What is needed: Go through the material below and tally every line with the string "电源计划是用于管理计算机如何使用电源的一套硬件和系统设置". Reply with the number only.

Records:
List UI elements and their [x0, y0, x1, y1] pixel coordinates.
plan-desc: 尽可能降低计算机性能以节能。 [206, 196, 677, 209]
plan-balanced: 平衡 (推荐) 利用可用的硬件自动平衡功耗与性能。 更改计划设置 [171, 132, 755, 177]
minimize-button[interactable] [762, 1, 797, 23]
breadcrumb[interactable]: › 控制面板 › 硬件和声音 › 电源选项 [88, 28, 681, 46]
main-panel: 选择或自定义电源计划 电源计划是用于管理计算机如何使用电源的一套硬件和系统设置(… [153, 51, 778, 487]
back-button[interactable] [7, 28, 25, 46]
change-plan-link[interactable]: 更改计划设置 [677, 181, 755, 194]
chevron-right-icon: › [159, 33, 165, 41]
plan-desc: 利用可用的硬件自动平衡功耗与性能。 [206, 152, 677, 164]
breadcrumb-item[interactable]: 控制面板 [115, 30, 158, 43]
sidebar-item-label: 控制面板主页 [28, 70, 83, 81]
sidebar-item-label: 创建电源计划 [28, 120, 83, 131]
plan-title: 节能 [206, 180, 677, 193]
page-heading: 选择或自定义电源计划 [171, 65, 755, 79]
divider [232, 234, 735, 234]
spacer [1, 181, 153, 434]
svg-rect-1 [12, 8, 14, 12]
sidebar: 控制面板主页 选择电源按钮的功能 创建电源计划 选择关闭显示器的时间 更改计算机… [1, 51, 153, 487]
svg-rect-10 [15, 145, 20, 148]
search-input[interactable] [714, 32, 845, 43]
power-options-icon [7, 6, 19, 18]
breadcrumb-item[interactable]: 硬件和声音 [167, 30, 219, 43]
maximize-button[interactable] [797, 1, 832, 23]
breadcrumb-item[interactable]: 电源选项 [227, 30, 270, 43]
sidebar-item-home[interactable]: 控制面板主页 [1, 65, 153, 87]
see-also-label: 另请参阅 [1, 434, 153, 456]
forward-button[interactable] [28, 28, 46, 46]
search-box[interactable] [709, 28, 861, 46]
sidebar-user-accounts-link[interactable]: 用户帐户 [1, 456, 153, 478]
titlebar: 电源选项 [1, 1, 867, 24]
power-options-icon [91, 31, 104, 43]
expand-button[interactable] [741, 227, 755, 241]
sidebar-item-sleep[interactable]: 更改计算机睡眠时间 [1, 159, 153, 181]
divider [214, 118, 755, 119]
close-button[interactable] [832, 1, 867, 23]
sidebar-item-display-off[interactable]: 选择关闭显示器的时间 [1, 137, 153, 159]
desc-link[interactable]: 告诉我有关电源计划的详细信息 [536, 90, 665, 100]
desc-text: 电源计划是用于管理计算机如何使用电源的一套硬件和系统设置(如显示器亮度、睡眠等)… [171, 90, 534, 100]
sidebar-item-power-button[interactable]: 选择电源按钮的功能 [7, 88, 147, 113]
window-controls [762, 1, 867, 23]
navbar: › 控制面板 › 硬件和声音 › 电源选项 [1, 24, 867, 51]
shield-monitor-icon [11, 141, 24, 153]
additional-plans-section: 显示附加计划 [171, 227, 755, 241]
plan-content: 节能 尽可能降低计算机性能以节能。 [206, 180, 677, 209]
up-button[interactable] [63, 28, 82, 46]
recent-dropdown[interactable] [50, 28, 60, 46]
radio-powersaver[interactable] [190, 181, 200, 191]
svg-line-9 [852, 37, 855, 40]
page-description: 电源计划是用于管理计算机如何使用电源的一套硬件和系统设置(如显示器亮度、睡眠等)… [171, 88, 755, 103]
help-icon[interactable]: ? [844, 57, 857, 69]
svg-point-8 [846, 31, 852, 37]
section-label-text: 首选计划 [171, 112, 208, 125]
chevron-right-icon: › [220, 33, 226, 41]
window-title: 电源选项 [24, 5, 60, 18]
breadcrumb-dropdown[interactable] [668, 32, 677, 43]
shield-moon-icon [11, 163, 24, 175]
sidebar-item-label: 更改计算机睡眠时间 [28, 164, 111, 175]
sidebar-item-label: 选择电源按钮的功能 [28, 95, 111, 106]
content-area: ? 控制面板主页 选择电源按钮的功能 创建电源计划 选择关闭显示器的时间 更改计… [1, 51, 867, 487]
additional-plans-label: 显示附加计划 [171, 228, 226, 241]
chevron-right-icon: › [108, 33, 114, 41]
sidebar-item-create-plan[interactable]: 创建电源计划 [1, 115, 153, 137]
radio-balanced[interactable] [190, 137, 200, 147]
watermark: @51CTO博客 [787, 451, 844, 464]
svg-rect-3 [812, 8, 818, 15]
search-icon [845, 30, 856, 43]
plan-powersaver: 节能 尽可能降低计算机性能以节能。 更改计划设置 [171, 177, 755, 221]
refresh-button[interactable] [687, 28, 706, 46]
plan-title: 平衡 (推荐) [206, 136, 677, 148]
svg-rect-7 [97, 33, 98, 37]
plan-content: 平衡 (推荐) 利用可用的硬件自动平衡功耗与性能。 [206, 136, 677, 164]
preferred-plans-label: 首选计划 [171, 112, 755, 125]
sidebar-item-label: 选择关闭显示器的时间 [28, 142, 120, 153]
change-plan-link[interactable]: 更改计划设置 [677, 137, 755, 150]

Task answer: 3